Has anyone ever used a playpen like this for their rats? I am looking for something with a top they couldnt just easily jump out of. The thing I would be worried about would be them chewing through it. I think it would probably be perfect for my boys but I am not sure about my girls who do tend to chew. 

http://www.petco.com/product/122338...t=LN_SmallAnimalSupplies_CagesHabitatsHutches


----------



## Isamurat (Jul 27, 2012)

I have a big version of this I use occasionally for my boys, its 1.5m diameter and 1m tall which means I can sit in with them and also get pleanty of this in to do. They can chew through it, particularly the mesh front panels, so you can't leave them un supervised. So I've had one lot chew one small hole in it that was easily sealed and is been used quite a lot.


----------



## kenzierey (Jan 27, 2014)

Isamurat said:


> I have a big version of this I use occasionally for my boys, its 1.5m diameter and 1m tall which means I can sit in with them and also get pleanty of this in to do. They can chew through it, particularly the mesh front panels, so you can't leave them un supervised. So I've had one lot chew one small hole in it that was easily sealed and is been used quite a lot.

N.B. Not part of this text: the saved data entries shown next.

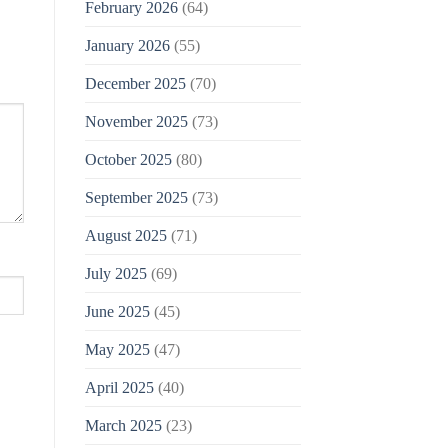
February 2026
(64)
January 2026
(55)
December 2025
(70)
November 2025
(73)
October 2025
(80)
September 2025
(73)
August 2025
(71)
July 2025
(69)
June 2025
(45)
May 2025
(47)
April 2025
(40)
March 2025
(23)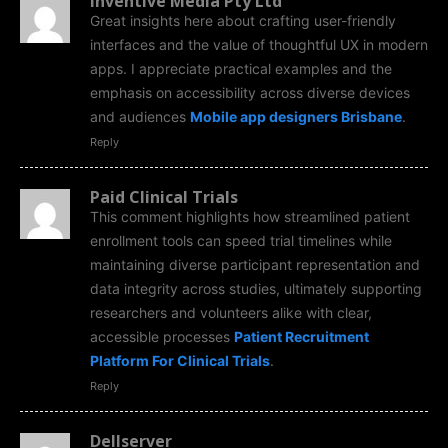
Inventive Media Pty Ltd
Great insights here about crafting user-friendly
interfaces and the value of thoughtful UX in modern
apps. I appreciate practical examples and the
emphasis on accessibility across diverse devices
and audiences
Mobile app designers Brisbane
.
Reply
Paid Clinical Trials
This comment highlights how streamlined patient
enrollment tools can speed trial timelines while
maintaining diverse participant representation and
data integrity across studies, ultimately supporting
researchers and volunteers alike with clear,
accessible processes
Patient Recruitment
Platform For Clinical Trials
.
Reply
Dellserver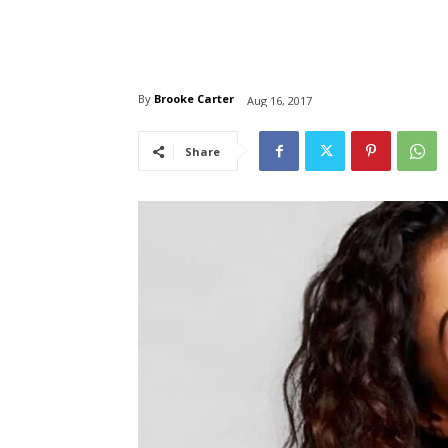
By
Brooke Carter
Aug 16, 2017
Share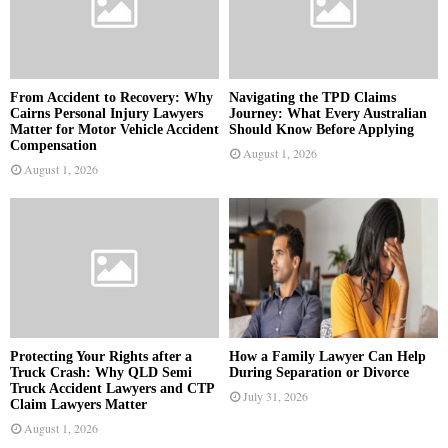
From Accident to Recovery: Why
Navigating the TPD Claims
Cairns Personal Injury Lawyers
Journey: What Every Australian
Matter for Motor Vehicle Accident
Should Know Before Applying
Compensation
August 1, 2026
August 1, 2026
Protecting Your Rights after a
How a Family Lawyer Can Help
Truck Crash: Why QLD Semi
During Separation or Divorce
Truck Accident Lawyers and CTP
July 31, 2026
Claim Lawyers Matter
August 1, 2026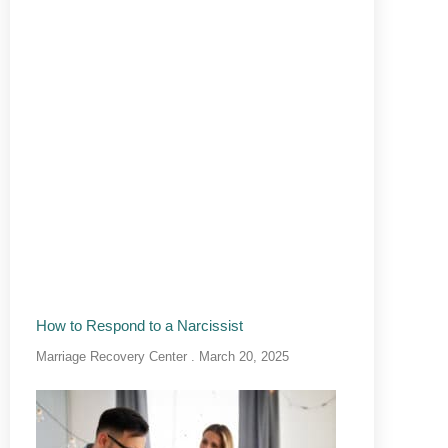
How to Respond to a Narcissist
Marriage Recovery Center
March 20, 2025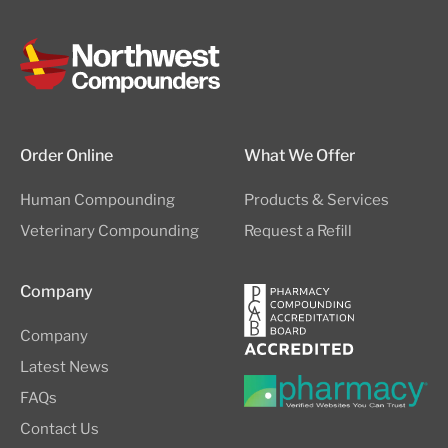
Order Online
What We Offer
Human Compounding
Products & Services
Veterinary Compounding
Request a Refill
Company
Company
Latest News
FAQs
Contact Us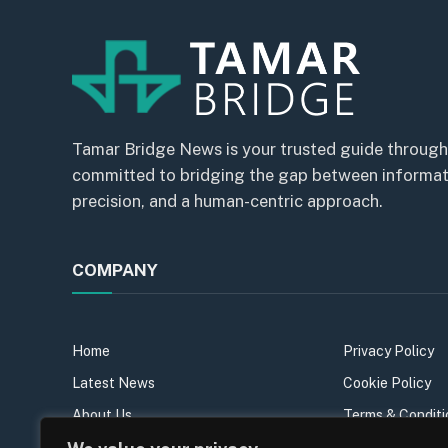
Tamar Bridge News is your trusted guide through
committed to bridging the gap between informatio
precision, and a human-centric approach.
COMPANY
Home
Privacy Policy
Latest News
Cookie Policy
About Us
Terms & Conditi
Our Team
Sitemap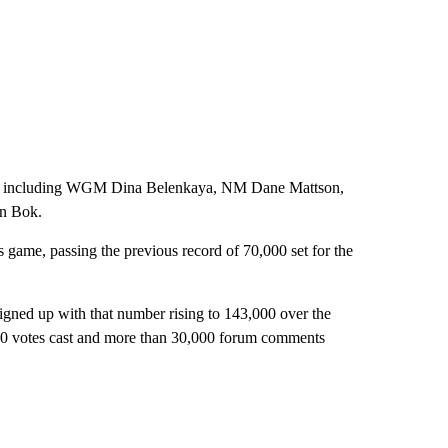
ches, including WGM Dina Belenkaya, NM Dane Mattson,
n Bok.
ss game, passing the previous record of 70,000 set for the
ned up with that number rising to 143,000 over the
00 votes cast and more than 30,000 forum comments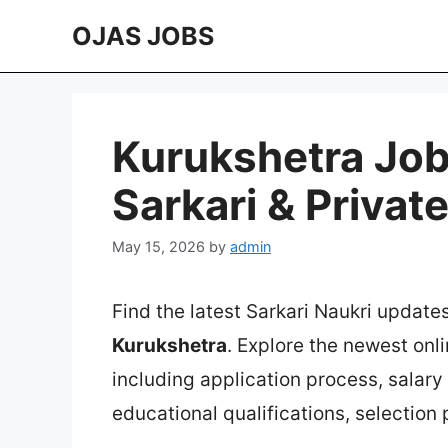
Skip
OJAS JOBS
to
content
Kurukshetra Job
Sarkari & Privat
May 15, 2026
by
admin
Find the latest Sarkari Naukri update
Kurukshetra
. Explore the newest onl
including application process, salary in
educational qualifications, selection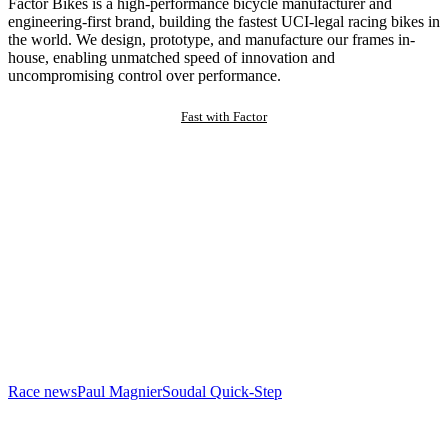
Factor Bikes is a high-performance bicycle manufacturer and
engineering-first brand, building the fastest UCI-legal racing bikes in
the world. We design, prototype, and manufacture our frames in-
house, enabling unmatched speed of innovation and
uncompromising control over performance.
Fast with Factor
Race news
Paul Magnier
Soudal Quick-Step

Thanks for the reply. It seems to be the best value I can find. Not necessarily that particular one but I just grabbed that link to show you guys. I just can't really seem to find something worth the money that they couldn't get out of. I have been looking into the Grrreat Wall but it's pretty darn expensive for a piece of plastic and I just know my girls will instantly jump right out of it. I really want to find a playpen as quickly as possible because my situation has changed and I don't really have anywhere that the rats could just free roam anymore so they aren't getting as much play time as I would like. I need something easily portable that is not easy to jump out of. Seems as though sealing up the holes really wouldn't be too much of a pain. Just wish there was a PERFECT playpen for ratties.


----------



## Mrs.Brisby (Jan 4, 2014)

I used tri-fold poster boards to make a playpen for my rats. They're tall enough that they can't jump out and if they happen to chew a large hole in one of them you can buy another because they're only three dollars. They're definitely more sturdy than the nylon but probably not as foldable.


----------



## kenzierey (Jan 27, 2014)

Mrs.Brisby said:


> I used tri-fold poster boards to make a playpen for my rats. They're tall enough that they can't jump out and if they happen to chew a large hole in one of them you can buy another because they're only three dollars. They're definitely more sturdy than the nylon but probably not as foldable.


Thats a great idea! Thanks I will definitely try that out.


----------